-- Aim of the exercise --
Leave the images behind and copy every record exactly.

* * * * * * * * *

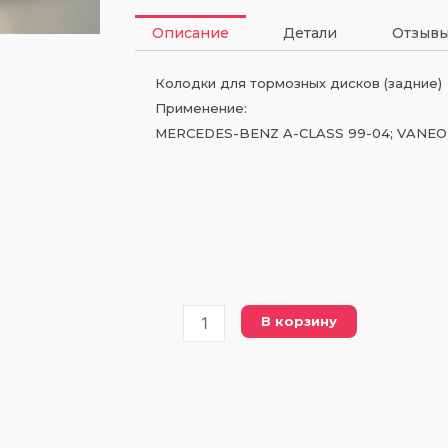
Описание
Детали
Отзывы
Колодки для тормозных дисков (задние)
Применение:
MERCEDES-BENZ A-CLASS 99-04; VANEO 
Количество
В корзину
товара
FDB
1358
FERODO
(DBP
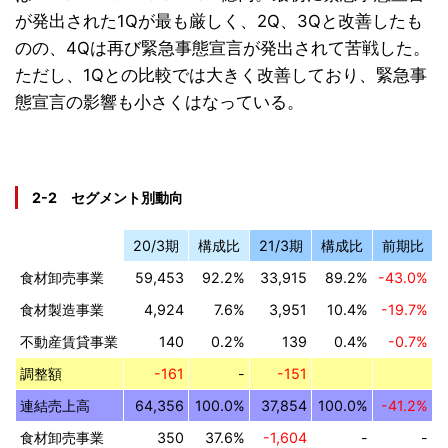
が発出された1Qが最も厳しく、2Q、3Qと改善したも
のの、4Qは再び緊急事態宣言が発出されて苦戦した。
ただし、1Qとの比較では大きく改善しており、緊急事
態宣言の影響も小さくはなっている。
2-2 セグメント別動向
20/3期
構成比
21/3期
構成比
前期比
食材卸売事業
59,453
92.2%
33,915
89.2%
-43.0%
食材製造事業
4,924
7.6%
3,951
10.4%
-19.7%
不動産賃貸事業
140
0.2%
139
0.4%
-0.7%
調整額
-161
-
-151
連結売上高
64,356
100.0%
37,854
100.0%
-41.2%
食材卸売事業
350
37.6%
-1,604
-
-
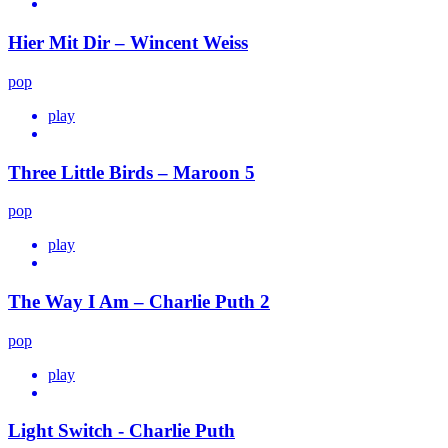
Hier Mit Dir – Wincent Weiss
pop
play
Three Little Birds – Maroon 5
pop
play
The Way I Am – Charlie Puth 2
pop
play
Light Switch - Charlie Puth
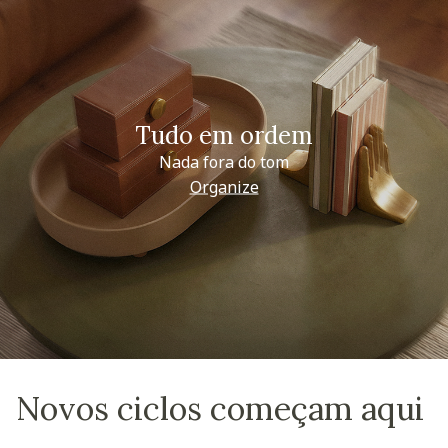
Tudo em ordem
Nada fora do tom
Organize
Novos ciclos começam aqui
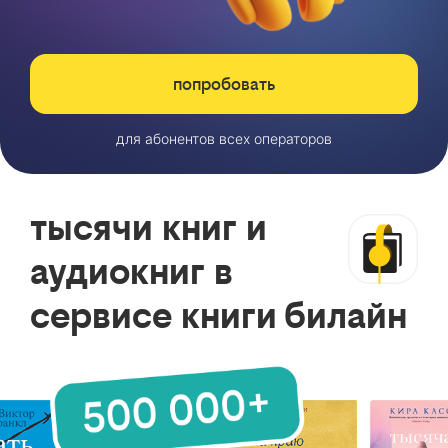
попробовать
для абонентов всех операторов
тысячи книг и
аудиокниг в
сервисе книги билайн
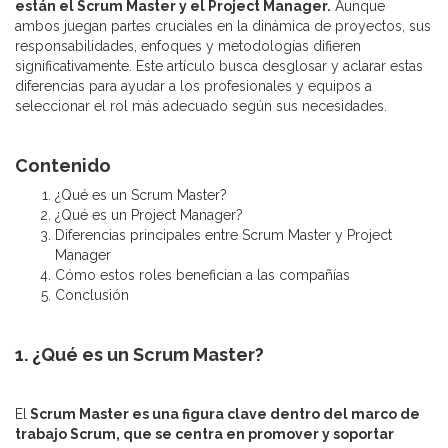
están el Scrum Master y el Project Manager.
Aunque
ambos juegan partes cruciales en la dinámica de proyectos, sus
responsabilidades, enfoques y metodologías difieren
significativamente. Este artículo busca desglosar y aclarar estas
diferencias para ayudar a los profesionales y equipos a
seleccionar el rol más adecuado según sus necesidades.
Contenido
¿Qué es un Scrum Master?
¿Qué es un Project Manager?
Diferencias principales entre Scrum Master y Project
Manager
Cómo estos roles benefician a las compañías
Conclusión
1. ¿Qué es un Scrum Master?
El
Scrum Master es una figura clave dentro del marco de
trabajo Scrum, que se centra en promover y soportar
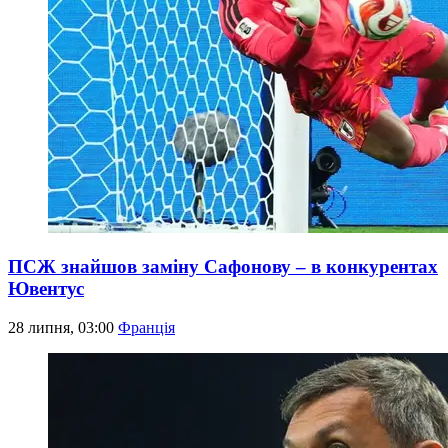
ПСЖ знайшов заміну Сафонову – в конкурентах
Ювентус
28 липня, 03:00
Франція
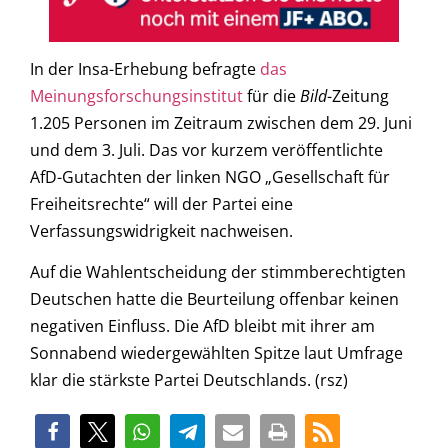
In der Insa-Erhebung befragte
das
Meinungsforschungsinstitut
für die
Bild
-Zeitung
1.205 Personen im Zeitraum zwischen dem 29. Juni
und dem 3. Juli. Das vor kurzem veröffentlichte
AfD-Gutachten der linken NGO „Gesellschaft für
Freiheitsrechte“ will der Partei eine
Verfassungswidrigkeit nachweisen.
Auf die Wahlentscheidung der stimmberechtigten
Deutschen hatte die Beurteilung offenbar keinen
negativen Einfluss. Die AfD bleibt mit ihrer am
Sonnabend wiedergewählten Spitze laut Umfrage
klar die stärkste Partei Deutschlands. (rsz)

* * * * * * * * *

-- Response to the task --
Описание
Детали
Отзывы
Колодки для тормозных дисков (задние)
Применение:
MERCEDES-BENZ A-CLASS 99-04; VANEO 
Количество
В корзину
товара
FDB
1358
FERODO
(DBP
が発出された1Qが最も厳しく、2Q、3Qと改善したも
のの、4Qは再び緊急事態宣言が発出されて苦戦した。
ただし、1Qとの比較では大きく改善しており、緊急事
態宣言の影響も小さくはなっている。
2-2 セグメント別動向
20/3期
構成比
21/3期
構成比
前期比
食材卸売事業
59,453
92.2%
33,915
89.2%
-43.0%
食材製造事業
4,924
7.6%
3,951
10.4%
-19.7%
不動産賃貸事業
140
0.2%
139
0.4%
-0.7%
調整額
-161
-
-151
連結売上高
64,356
100.0%
37,854
100.0%
-41.2%
食材卸売事業
350
37.6%
-1,604
-
-
Hier Mit Dir – Wincent Weiss
pop
play
Three Little Birds – Maroon 5
pop
play
The Way I Am – Charlie Puth 2
pop
play
Light Switch - Charlie Puth
Tudo em ordem
Nada fora do tom
Organize
Novos ciclos começam aqui
попробовать
для абонентов всех операторов
тысячи книг и
аудиокниг в
сервисе книги билайн
están el Scrum Master y el Project Manager.
Aunque
ambos juegan partes cruciales en la dinámica de proyectos, sus
responsabilidades, enfoques y metodologías difieren
significativamente. Este artículo busca desglosar y aclarar estas
diferencias para ayudar a los profesionales y equipos a
seleccionar el rol más adecuado según sus necesidades.
Contenido
¿Qué es un Scrum Master?
¿Qué es un Project Manager?
Diferencias principales entre Scrum Master y Project
Manager
Cómo estos roles benefician a las compañías
Conclusión
1. ¿Qué es un Scrum Master?
El
Scrum Master es una figura clave dentro del marco de
trabajo Scrum, que se centra en promover y soportar
ПСЖ знайшов заміну Сафонову – в конкурентах
Ювентус
28 липня, 03:00
Франція
In der Insa-Erhebung befragte
das
Meinungsforschungsinstitut
für die
Bild
-Zeitung
1.205 Personen im Zeitraum zwischen dem 29. Juni
und dem 3. Juli. Das vor kurzem veröffentlichte
AfD-Gutachten der linken NGO „Gesellschaft für
Freiheitsrechte“ will der Partei eine
Verfassungswidrigkeit nachweisen.
Auf die Wahlentscheidung der stimmberechtigten
Deutschen hatte die Beurteilung offenbar keinen
negativen Einfluss. Die AfD bleibt mit ihrer am
Sonnabend wiedergewählten Spitze laut Umfrage
klar die stärkste Partei Deutschlands. (rsz)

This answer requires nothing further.